Der neue Film von Clint Eastwood ist in vielerlei Hinsicht bemerkenswert.

Der Schauspieler, Regisseur und Produzent ist im Alter von 90 Jahren (!) noch immer im Geschäft. Welche Leidenschaft muss er für das Kino empfinden, abseits des Umstandes, dass seine Gesundheit es ihm noch erlaubt, auf diesem Niveau aktiv zu sein? Das zollt einem großen Respekt ab und verbindet mich und pal Alan Lomax mit dieser lebenden Legende, weil auch wir unserem Hobby Kino und Film stets mit grosser Leidenschaft nachgegangen sind.

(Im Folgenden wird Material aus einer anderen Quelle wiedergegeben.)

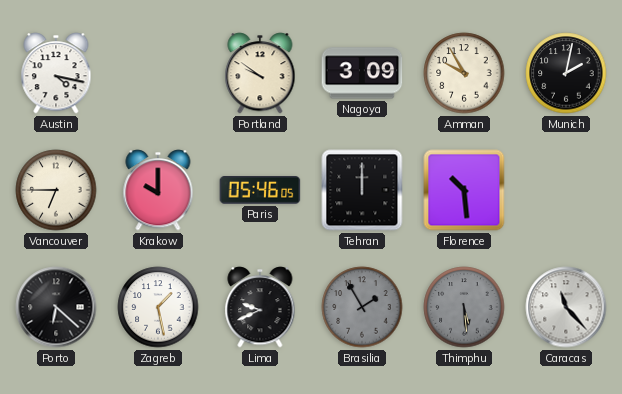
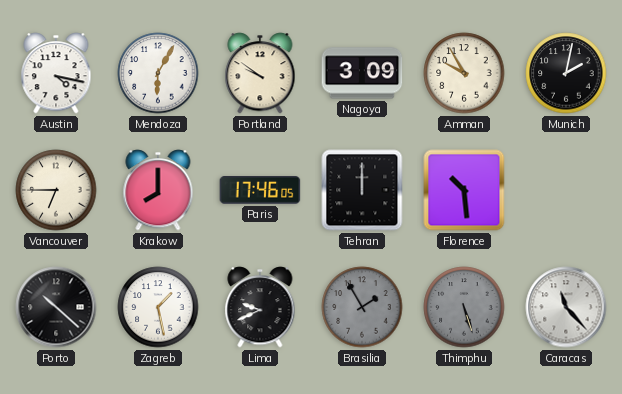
Mendoza: none -> 6:05
Krakow: 10:00 -> 8:00
Paris: 05:46 -> 17:46
Porto: 6:22 -> 10:22
Thimphu: 5:29 -> 5:27
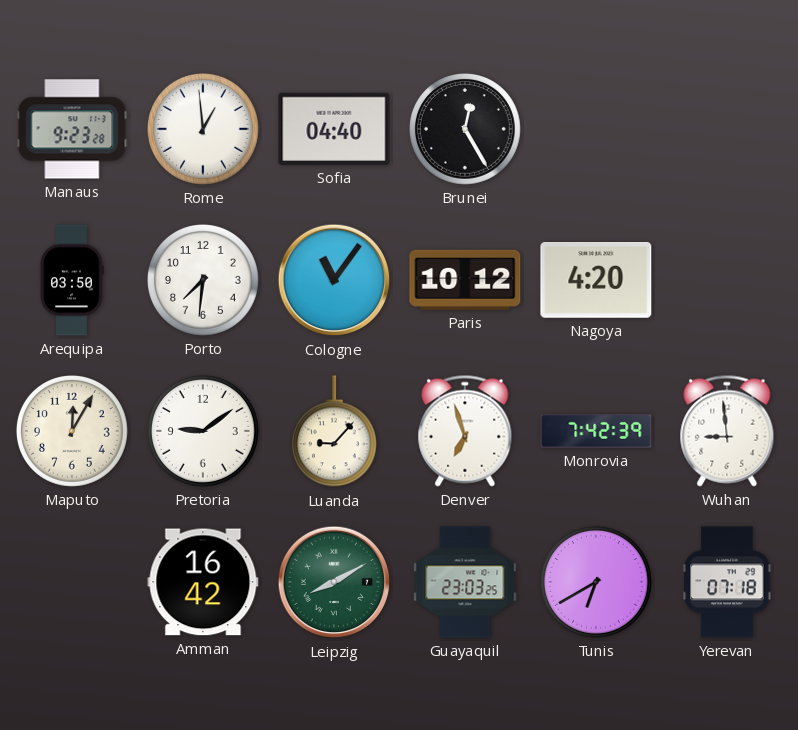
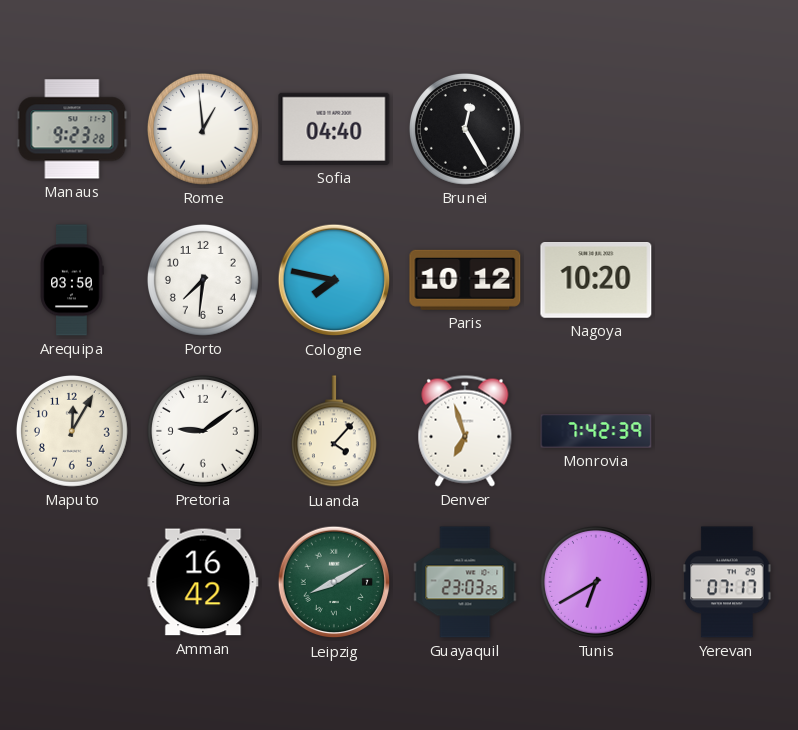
Cologne: 11:06 -> 7:47
Nagoya: 4:20 -> 10:20
Luanda: 9:07 -> 4:07
Wuhan: 8:59 -> none
Yerevan: 07:18 -> 07:17
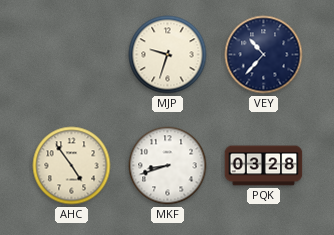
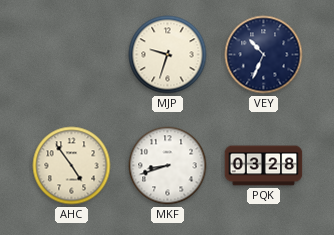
VEY: 10:37 -> 10:34
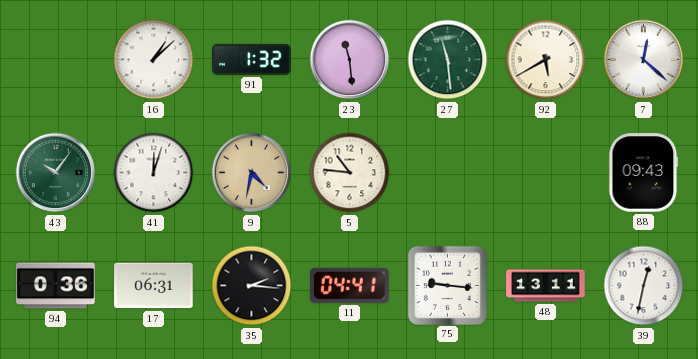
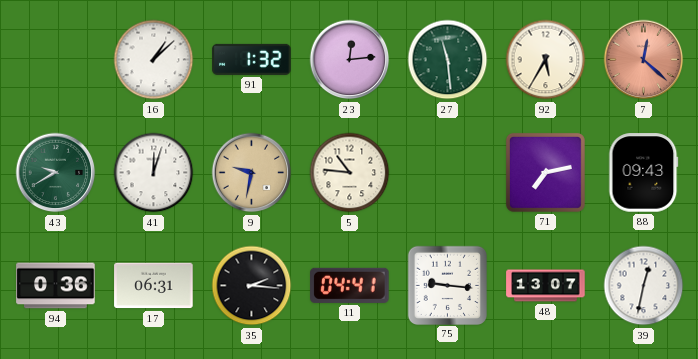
23: 11:29 -> 12:14
92: 5:40 -> 5:35
7 dial: white -> salmon
43: 10:06 -> 9:40
9: 4:32 -> 9:32
71: none -> 7:13
48: 13:11 -> 13:07
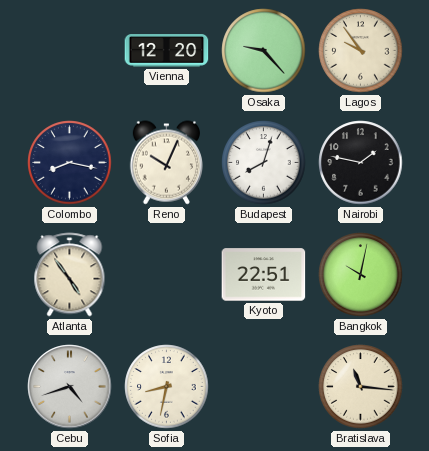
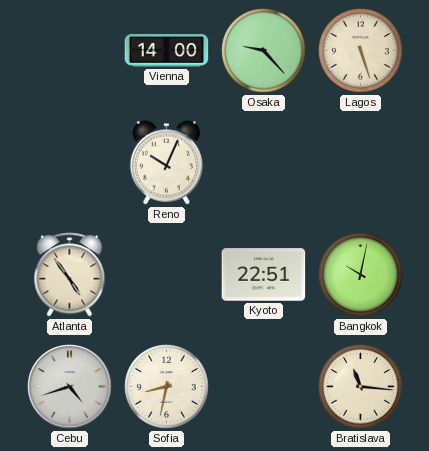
Vienna: 12:20 -> 14:00
Lagos: 9:54 -> 5:27
Colombo: 8:17 -> none
Budapest: 8:03 -> none
Nairobi: 1:47 -> none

Man kann RICHARD JEWELL (Originaltitel) "nicht" sehen, ohne die Vita von Eastwood, seine Filmografie als Darsteller und Regisseur zu kennen. Mann kann schon, jedoch erschliesst sich die Kohärenz seines Werkes besser in Kenntnis seines filmischen Werdegangs als Regisseur.

Bereits Ende der 80er Jahre begann der Wandel, als Eastwood das meisterhafte Drama BIRD über Charlie Parker drehte, einer der besten, intensivsten und beeindruckendsten Filme über einen Jazzmusiker. Es zeichnete sich ab, dass "Clint" dabei war, einen Wandel zu vollziehen. Die Weichen wurden endgültig umgelegt, als eines seiner weiteren Meisterwerke die Leinwand erblickte: UNFORGIVEN (Erbarmungslos). Dieser Western war und ist meines Erachtens ein ganz entscheidender Wendepunkt in der Karriere des Ausnahmetalents Eastwood. Doch dazu bald mehr.

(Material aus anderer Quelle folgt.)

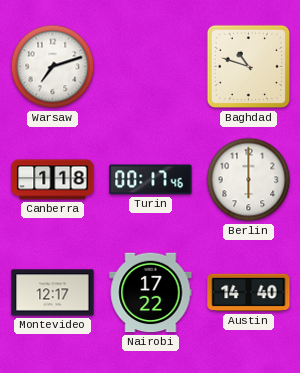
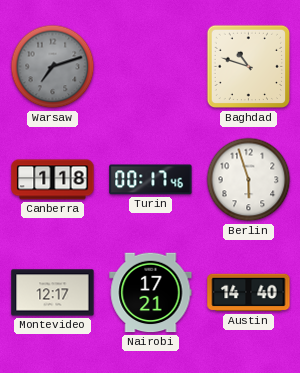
Warsaw dial: white -> grey
Berlin: 6:00 -> 5:57
Nairobi: 17:22 -> 17:21
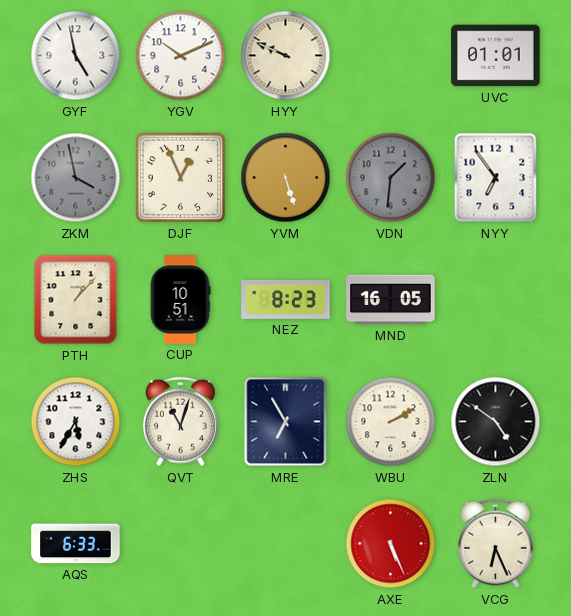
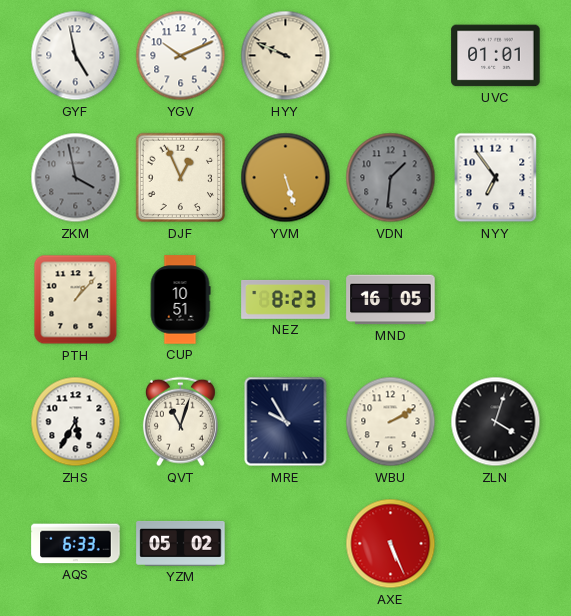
MRE: 6:55 -> 9:55
ZLN: 4:51 -> 4:03
YZM: none -> 05:02
VCG: 6:26 -> none
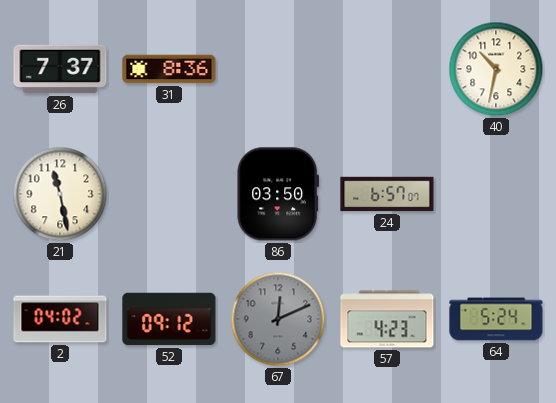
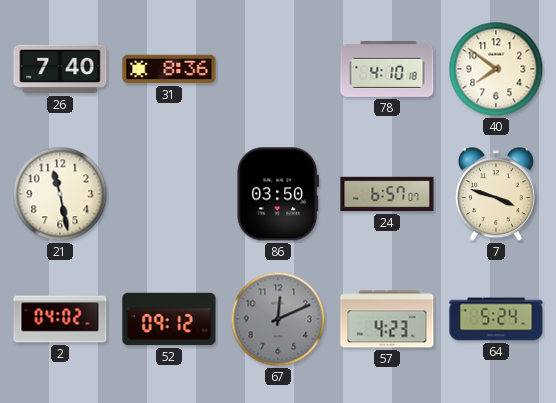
26: 7:37 -> 7:40
78: none -> 4:10
40: 10:32 -> 7:51
7: none -> 3:48
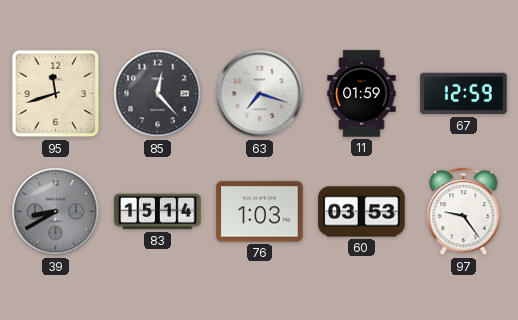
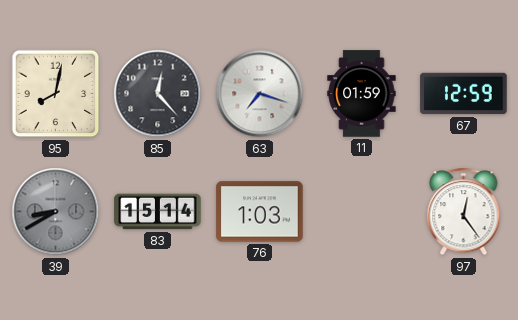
95: 11:42 -> 8:02
60: 03:53 -> none
97: 9:24 -> 12:24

In Kenntnis dieses Wandels lässt sich sein neuer Film DER FALL DES RICHARD JEWELL besser verstehen. 

Der Fall Richard Jewell - Clint Eastwood

Eastwood erzählt zusammen mit seinem Drehbuchautoren Billy Ray die Geschichte des Wachmanns Richard Jewell, der als Held gefeiert wird, weil er während der olympischen Spiele 1986 in Atlanta, Georgia ein Attentat verhindert, kurz darauf vom FBI aber selbst als Täter bezichtigt wird.

Meines Erachtens geht es Eastwood nicht um Schuld und Sühne (eines seiner Hauptthemen in den Filmen in späteren Lebensdekaden), sondern um die Macht von Vorurteilen und Stereotypen, Neid, Denkfehler und Unmenschlichkeit. Und Eastwood zeigt dies in diesem Filmen mit einer so eindringlichen und emotionalen Wucht, dass einem die Tränen in den Augen stehen.

Warum ist dieser Film in vielerlei Hinsicht bemerkenswert?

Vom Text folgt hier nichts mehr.